This time we had two experienced professional models, each top in his or her field. Jim has posed at many venues in New England and was even chosen to illustrate classic poses for the art reference book Art Models 2, available at http://www.posespace.com/. Shoney's work, both as photographer as well as model, has been displayed in many New England galleries. Unfortunately, the lights on the stage we out of service and had to improvise with a low riser and some portable lights, which explains the constrained poses. We'll have more active poses at the next event.
David gave a few pointers as follows --
- The human body has no straight lines. Carefully observe the curves of the human figure. Now record those curves on your pad. Try observing a curve and drawing it while not looking at the pad.

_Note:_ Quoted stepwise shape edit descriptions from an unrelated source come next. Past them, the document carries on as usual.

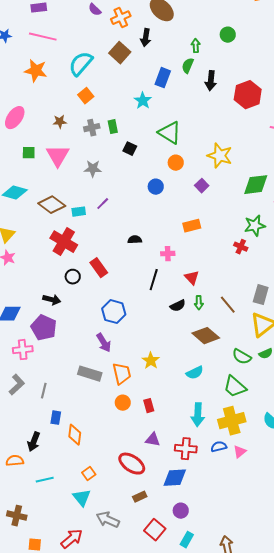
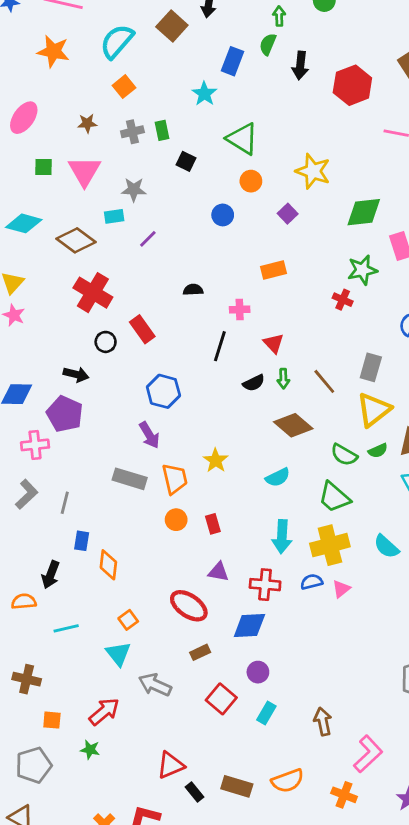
cyan rectangle: (79, 212) -> (114, 216), moved

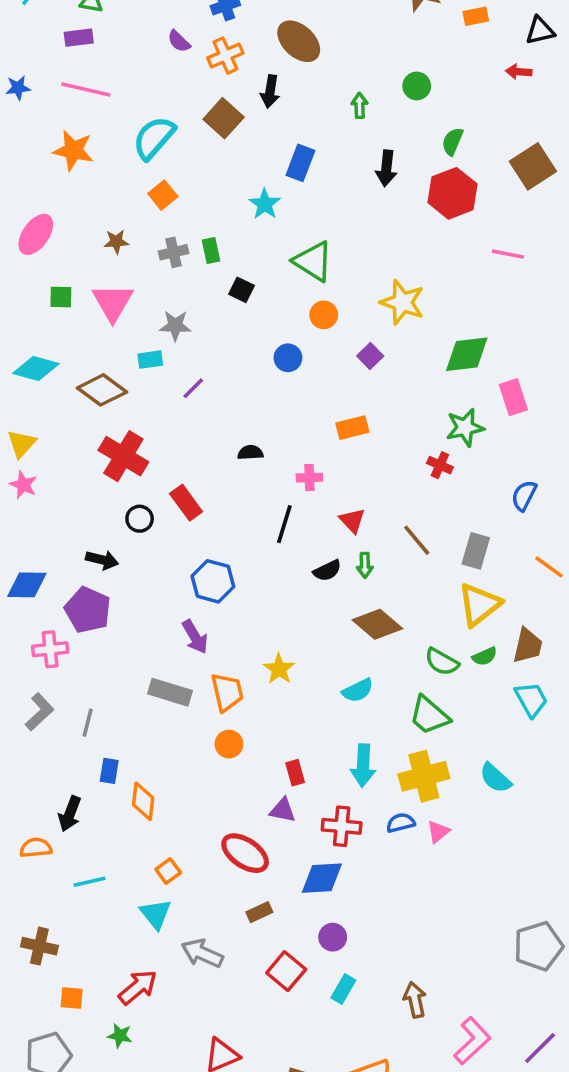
green semicircle: (268, 44) -> (452, 141), moved
brown line: (324, 381) -> (417, 540), moved
red rectangle: (213, 524) -> (295, 773), moved

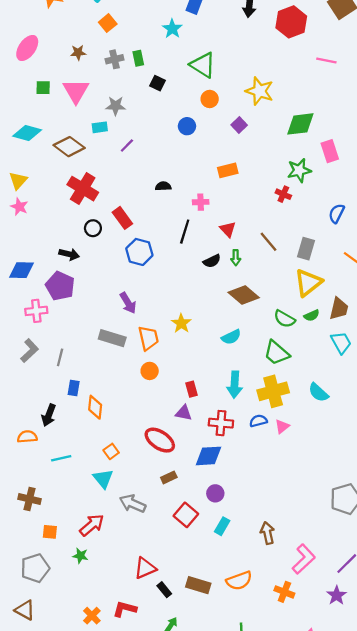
blue hexagon: (213, 581) -> (139, 252), moved

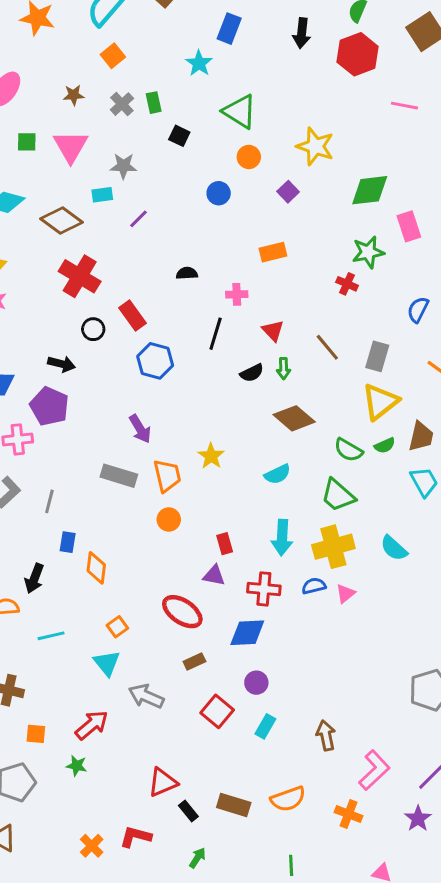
gray cross: (114, 59) -> (122, 104), turned -30

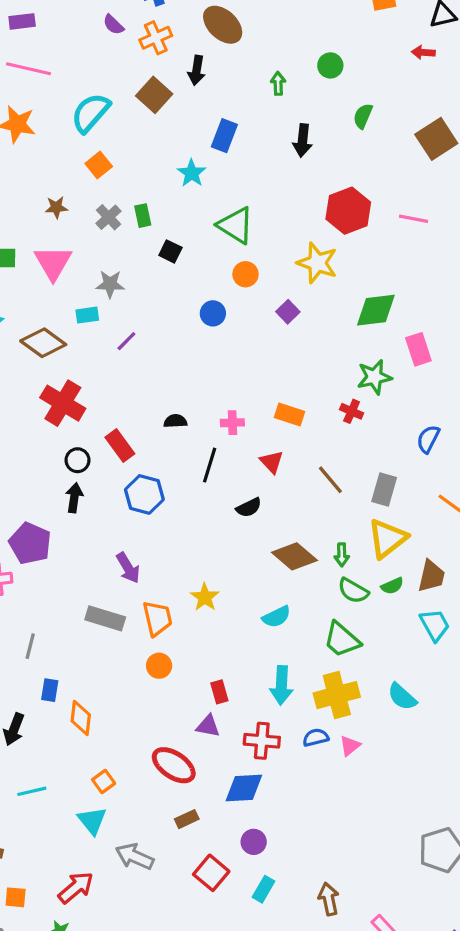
red hexagon: (358, 54) -> (348, 211), moved
orange rectangle: (273, 252) -> (290, 415), moved, turned 32
black semicircle: (187, 273) -> (175, 421), moved
black arrow: (62, 364) -> (74, 498), moved, turned -96
green arrow: (284, 368) -> (342, 555), moved

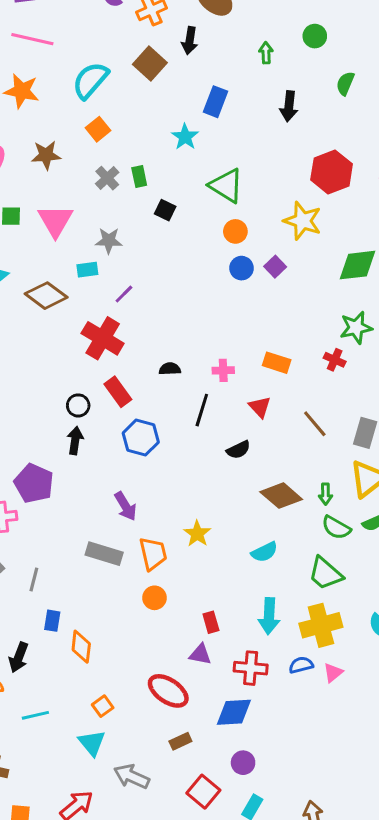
brown star: (56, 207) -> (46, 155), moved, size x1.4
blue circle: (213, 313) -> (242, 268), moved
red cross: (63, 403) -> (103, 338), moved

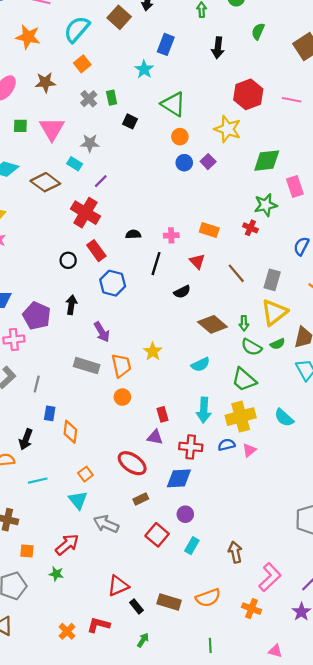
cyan rectangle: (87, 270) -> (75, 164), turned 40
black arrow: (75, 441) -> (71, 305), moved

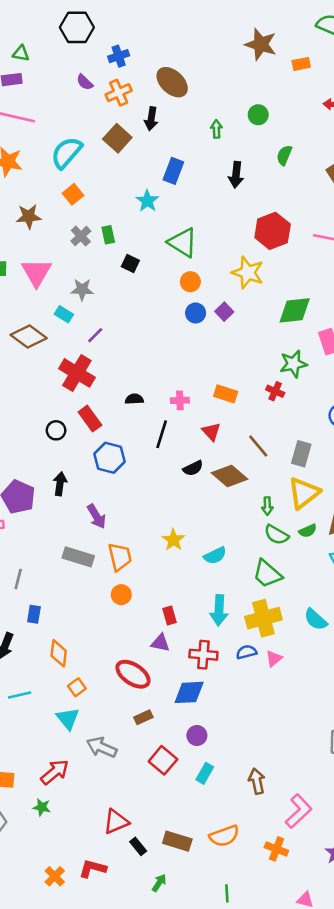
brown diamond: (212, 324) -> (229, 476), moved
yellow star: (153, 351) -> (173, 540), moved
orange diamond: (70, 432) -> (59, 653), moved
green arrow: (143, 640) -> (159, 883), moved

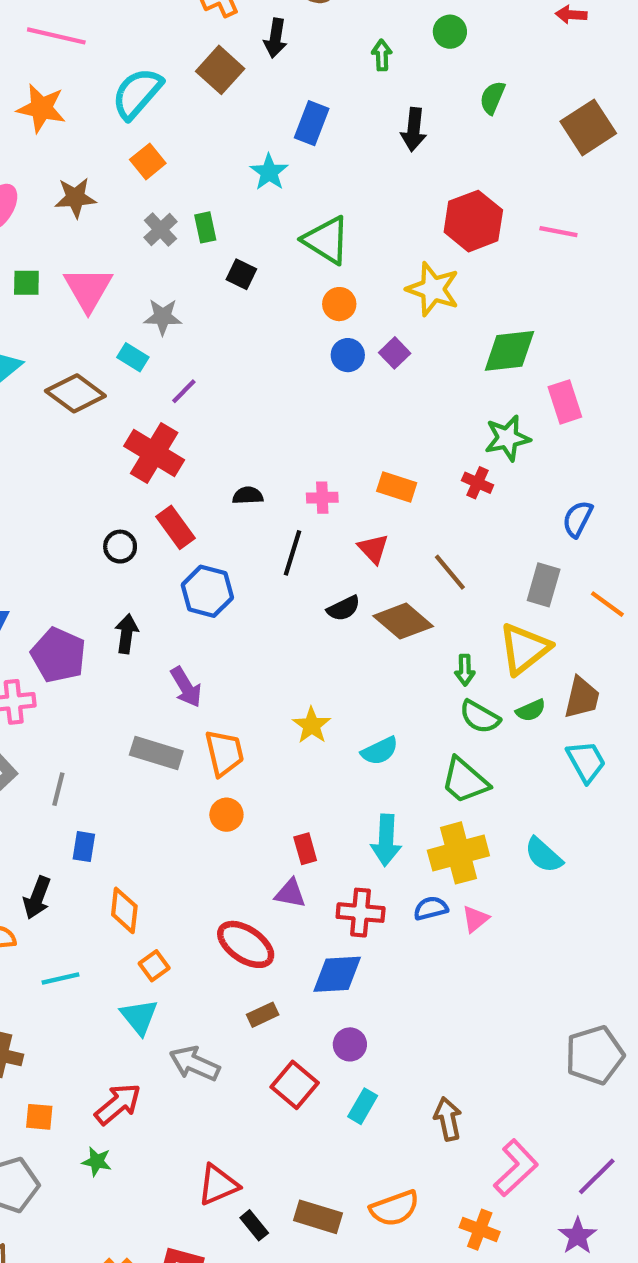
gray rectangle: (301, 454) -> (544, 585), moved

- Although there are no straight lines in the body, the posed figure is arranged on lines that tend to connect the hands, feet, head, and joints. Notice how, from the head of the standing male in a classic pose, you can drop a plumb line that will touch the foot of his weight-bearing foot. Note how that creates the sense of groundedness and stability that is one of the characteristics of the classic nude standing male. Now hold out you pencil and use it as a rule along that imaginary line and measure how far it is from foot to knee, to groin, to navel, to nipples, to neck, to face. This will help you with one of the most difficult tasks for the beginning artist, getting the figure into proper proportion.
- The classic nude standing female you will observe naturally falls into a pose arranged along two great arcs that follow the curve of either hip. Observe the actual curves of the model and record them, but use these imaginary arcs to assist you in getting the proper proportions.